### Goal of the exercise
When duplicating the records beneath this instruction, omit every picture and keep all else exact.

=== Begin Enclosure ===

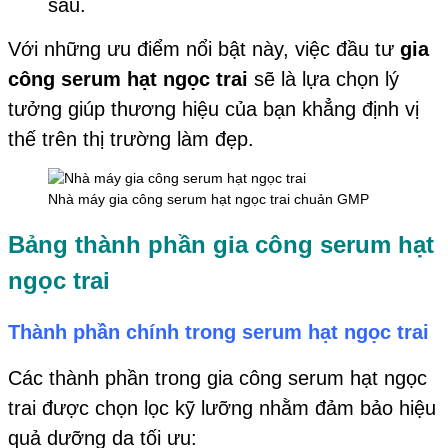
sâu.
Với những ưu điểm nổi bật này, việc đầu tư
gia
công serum hạt ngọc trai
sẽ là lựa chọn lý
tưởng giúp thương hiệu của bạn khẳng định vị
thế trên thị trường làm đẹp.
Nhà máy gia công serum hạt ngọc trai chuản GMP
Bảng thành phần gia công serum hạt
ngọc trai
Thành phần chính trong serum hạt ngọc trai
Các thành phần trong gia công serum hạt ngọc
trai được chọn lọc kỹ lưỡng nhằm đảm bảo hiệu
quả dưỡng da tối ưu:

=== End Enclosure ===

### Problem solution
sâu.
Với những ưu điểm nổi bật này, việc đầu tư
gia
công serum hạt ngọc trai
sẽ là lựa chọn lý
tưởng giúp thương hiệu của bạn khẳng định vị
thế trên thị trường làm đẹp.
Nhà máy gia công serum hạt ngọc trai chuản GMP
Bảng thành phần gia công serum hạt
ngọc trai
Thành phần chính trong serum hạt ngọc trai
Các thành phần trong gia công serum hạt ngọc
trai được chọn lọc kỹ lưỡng nhằm đảm bảo hiệu
quả dưỡng da tối ưu:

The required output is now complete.